Le jour de la Saint-Georges, chez les slaves de Slovénie, les jeunes gens décorent un arbre fraîchement coupé de fleurs et de couronnes. Puis le cortège traverse le village, en chantant et en dansant. Saint-Georges le Vert, un petit garçon orné de feuilles, est le héros de la procession. Le mannequin est jeté à l'eau et le petit garçon doit discrètement prendre sa place. Il lui arrive parfois, lui aussi, d'être mouillé........ Le but de ce rituel est de s'assurer une quantité suffisante de pluie pour les récoltes..

On observe de semblables pratiques chez les bohémiens de Transylvanie. La grande fête de printemps est célébrée le lundi de Pâques (ou parfois le jour de la Saint-Georges) ; on aura coupé la veille un jeune saule qui sera décoré de feuilles et de fleurs.

Les femmes enceintes laissent près de ce symbole une partie de leurs vêtements, et si le lendemain ceux-ci sont couverts de feuilles, c'est le signe que l'accouchement sera aisé. Le soir, les personnes âgées crachent par trois fois sur l'arbre et disant : tu vas mourir demain matin, mais permets nous de vivre. Le matin, les bohémiens se regroupent autour de l'arbre, avec là encore le héros de la fête : un petit garçon orné de fleurs, de feuilles et de branchettes. Celui-ci offre quelques poignées d'herbe aux bovins, afin de leur assurer une quantité suffisante de fourrage toute l'année. Puis il enfonce dans le saule trois clous qui avaient au préalable été déposés dans de l'eau ; il les enlève ensuite et les jette dans le ruisseau. Par ce rituel, il se concilie les esprits des eaux. Enfin l'arbre-mannequin est jeté dans le courant afin de faciliter les accouchements et de guérir les malades.
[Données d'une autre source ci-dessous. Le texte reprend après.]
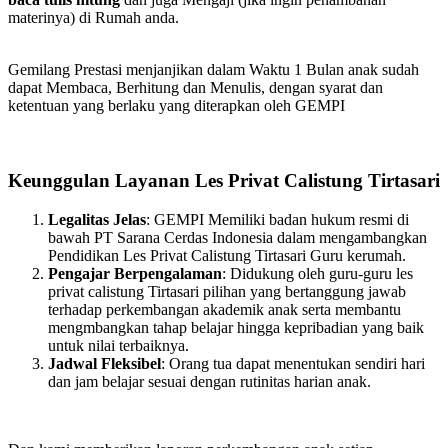
materinya) di Rumah anda.
Gemilang Prestasi menjanjikan dalam Waktu 1 Bulan anak sudah
dapat Membaca, Berhitung dan Menulis, dengan syarat dan
ketentuan yang berlaku yang diterapkan oleh GEMPI
Keunggulan Layanan Les Privat Calistung Tirtasari
Legalitas Jelas
: GEMPI Memiliki badan hukum resmi di
bawah PT Sarana Cerdas Indonesia dalam mengambangkan
Pendidikan Les Privat Calistung Tirtasari Guru kerumah.
Pengajar Berpengalaman
: Didukung oleh guru-guru les
privat calistung Tirtasari pilihan yang bertanggung jawab
terhadap perkembangan akademik anak serta membantu
mengmbangkan tahap belajar hingga kepribadian yang baik
untuk nilai terbaiknya.
Jadwal Fleksibel
: Orang tua dapat menentukan sendiri hari
dan jam belajar sesuai dengan rutinitas harian anak.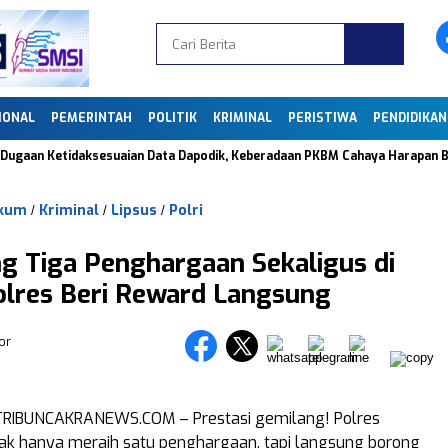
IONAL
PEMERINTAH
POLITIK
KRIMINAL
PERISTIWA
PENDIDIKAN
Ketidaksesuaian Data Dapodik, Keberadaan PKBM Cahaya Harapan Bangsa di
kum
Kriminal
Lipsus
Polri
/
/
/
g Tiga Penghargaan Sekaligus di
lres Beri Reward Langsung
or
RIBUNCAKRANEWS.COM – Prestasi gemilang! Polres
ak hanya meraih satu penghargaan, tapi langsung borong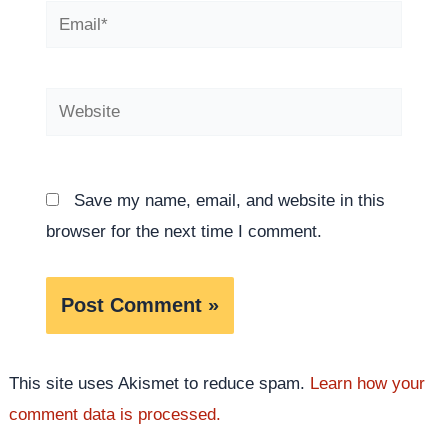
Email*
Website
Save my name, email, and website in this
browser for the next time I comment.
This site uses Akismet to reduce spam.
Learn how your
comment data is processed.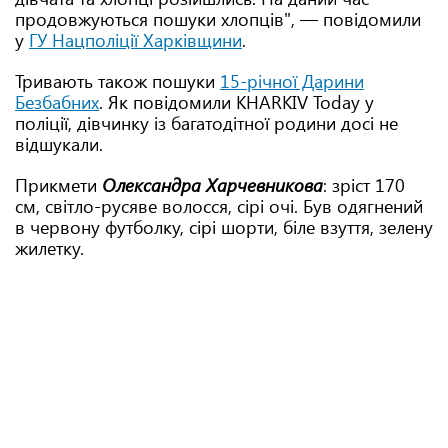
продовжуються пошуки хлопців", — повідомили
у
ГУ Нацполіції Харківщини
.
Тривають також пошуки
15-річної Дарини
Безбабних
. Як повідомили KHARKIV Today у
поліції, дівчинку із багатодітної родини досі не
відшукали.
Прикмети
Олександра Харчевникова
: зріст 170
см, світло-русяве волосся, сірі очі. Був одягнений
в червону футболку, сірі шорти, біле взуття, зелену
жилетку.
Le culte des arbres était chose banale chez les Slaves et se confondait avec la vie quotidienne ; on utilisait chaque jour le bois, les feuilles, les fruits ou la résine pour ne pas parler de l'ombre projetée par les feuillages. Mais nul doute que la forêt de nos ancêtres était pittoresque, vivante et remplie de mystérieuses puissances, celles de l'imagination ou des esprits démoniaques !!!!